I would wager that this claim carries a degree of exaggeration.
"I'm a loner Dottie, a rebel."
- Pee Wee Herman
have developed a micro-engine that will allow people to charge mobile phones using lighter fluid.
Great. Now I can add my laptop and cell phone, along with nail clippers and wooden slupting tools, to list the of things you can be detained Airport Security guards can pull me out of line and strip search me down for...
on the other hand I wonder what MacGuyver could do with one of these, a pack of toothpicks and some loose sweater yarn...
My days of not taking you seriously are certainly coming to a middle...
Oh, and thank you for noting.
I've been saving this up for a moment like this:
Ever since I heard of Unix
I've always had a ball,
From Berkeley up to Linux
I must've run 'em all;
But I ain't seen nothing like him
On systems large or small
That tired, squinting, blind kid
Sure makes a mean sys call!
He sits just like a statue,
Like part of the machine,
Feeling all the limits,
Knows what signals mean,
Hacks by intuition,
His process never stalls,
That tired, squinting, blind kid
Sure makes a mean sys call!
He's a Unix Wizard,
I just can't get the gist
A Unix wizard's
Got such a mental twist.
How do you think he does it?
I don't know!
What makes him so good?
Ain't got no distractions,
Don't hear no biffs or bells,
Don't see no lights a flashin'
Ignores his sense of smell,
Patches running kernels
Dumps no core at all,
That tired, squinting, blind kid
Sure makes a mean sys call!
I thought I was
The process table king,
But I've just handed
My root password to him.
Even on my own hot boxes,
His hacks can beat my best.
The network leads him in,
And he just does the rest.
He's got crazy Finger servers
Never will seg-fault...
That tired, squinting, blind kid
Sure makes a mean sys call!
Check out this rocking piece of nanotech.
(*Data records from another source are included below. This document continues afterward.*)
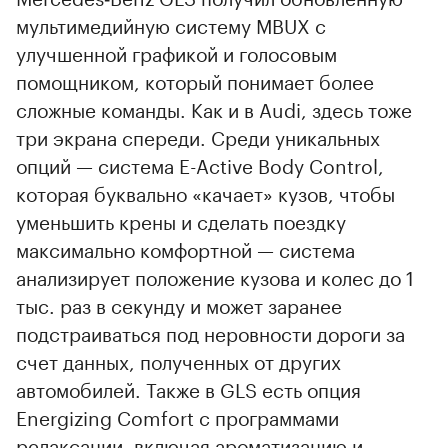
мультимедийную систему MBUX с
улучшенной графикой и голосовым
помощником, который понимает более
сложные команды. Как и в Audi, здесь тоже
три экрана спереди. Среди уникальных
опций — система E-Active Body Control,
которая буквально «качает» кузов, чтобы
уменьшить крены и сделать поездку
максимально комфортной — система
анализирует положение кузова и колес до 1
тыс. раз в секунду и может заранее
подстраиваться под неровности дороги за
счет данных, полученных от других
автомобилей. Также в GLS есть опция
Energizing Comfort с программами
релаксации, включая ароматизацию и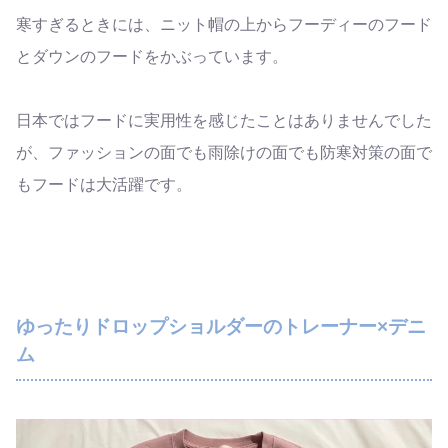
寒すぎるときには、ニット帽の上からフーディーのフード
とダウンのフードをかぶっています。
日本ではフードに実用性を感じたことはありませんでした
が、ファッションの面でも雨除けの面でも防寒対策の面で
もフードは大活躍です。
ゆったりドロップショルダーのトレーナー×デニ
ム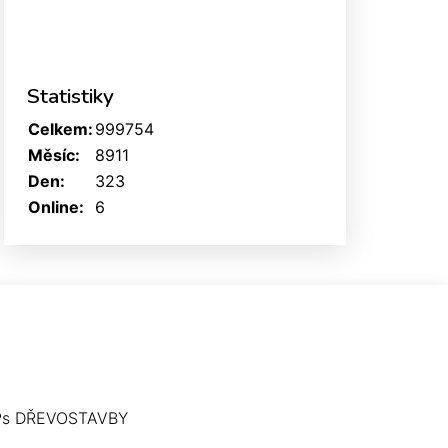
Statistiky
Celkem:
999754
Měsíc:
8911
Den:
323
Online:
6
Ps DŘEVOSTAVBY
Here is a mirror of the video if you want to check it out:
pinball_720x540_(divx).avi
Whenever the offence inspires less horror than the punishment, the rigour of penal law is obliged to give way...
About a year ago, Popular Science did an article on nanotech motors. They said that the biggest drawback of even the best Li-batteries is that no battery has even hit the 1% efficiency rating. Reasearchers hope that with these mini-engines, we may finally see power devices as small as a battery that can produce over 1% efficiency. I believe that 10% is their ultimate goal, although anything over 1% would still be worlds better than batteries. Granted, use in such devices as portable phones would actually mean that the micro engines would just be recharging the batteries, which would limit the overall efficiency to less than a 10th of a percent, but given other applications and better technology, such nano engines could replace Li-batteries in laptops and other high performance appliances. No more plugging your laptop into the wall, just go to the gas station and filler up ;) .
I came, I saw, She conquered.
It's slashtilted...
Or how about when nanotech gets smaller then 1nm, are we going to have to the change that name too?
Given that atoms are on the order of 0.1 to 0.3 nm and given the strong limitations imposed by nuclear physics (particularly the strong force), I don't think there is much risk.
Given one hour to live, the student replied: "I'd spend it with professor FP who can make an hour seem like a lifetime."
"Lasers were once seen as the technology that would transform the world."
And they were right - they did. Not then, and not in the laser death ray way they thought back then, but now. I read a compelling article a while back (probably here) that proposed that the tech boom of the 90's was not the result of computer, the Internet or anything else. It was about lasers becomming cheap enough to be put in everything. Lasers are in millions of things. We don't even think about them - CD, DVD, fibre networks, SP/DIF..etc.
The transformations don't happen until the price point comes down. Nanotech is more like the way people think about the Internet - it starts inexspensivley from the get go (wouldn't have without those cheap lasers though). Once the first practical molecular assemblers are created (assuming they can be) it will boom very very quickly.